Il tema di fondo è se le tecnologie possano «assicurare la genuinità e veridicità delle attività svolte, se consentono al magistrato di cogliere le sfumature nelle risposte, il linguaggio del corpo. Come garantire - si domanda il magistrato - che la persona informata sui fatti e di cui si devono acquisire da remoto le dichiarazioni non subisca influenze proprio attraverso il device che gli permette il collegamento, o per esempio tramite il suo cellulare?».

La pm della Procura di Milano ricorda il caso della «acquisizione di dichiarazioni da parte delle persone offese nei procedimenti per reati di violenza: questo tipo di atto di indagine, per essere svolto proficuamente, richiede la creazione di un rapporto empatico tra l’intervistatore e la vittima e mal si presta a essere realizzato da remoto». Lo scenario, infatti, vedrebbe «il pubblico ministero in collegamento dal suo ufficio, la psicologa in collegamento dal suo studio, la persona offesa, specie se convivente con l’aggressore, che dovrebbe inevitabilmente collegarsi da un posto di polizia o dalla sede dei servizi sociali». Ma non solo. «L’interrogatorio dell’indagato sottoposto a misura cautelare che avviene da remoto con l’indagato in collegamento dal posto di polizia in presenza della polizia giudiziaria, e il difensore collegato dal suo studio professionale, garantisce pienamente il diritto di difesa?

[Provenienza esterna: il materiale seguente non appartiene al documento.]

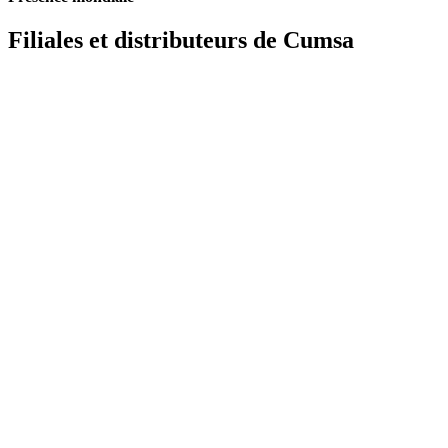
Filiales et distributeurs de Cumsa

Garantisce che non siano utilizzati metodi e tecniche idonei ad influire sulla libertà di autodeterminazione o ad alterare la capacità di ricordare e valutare i fatti?», si chiede ancora la dottoressa Perinu.

Il rischio, conclude il pm milanese, è che «il processo penale da remoto diventi l’anticamera del processo celebrato dall’intelligenza artificiale».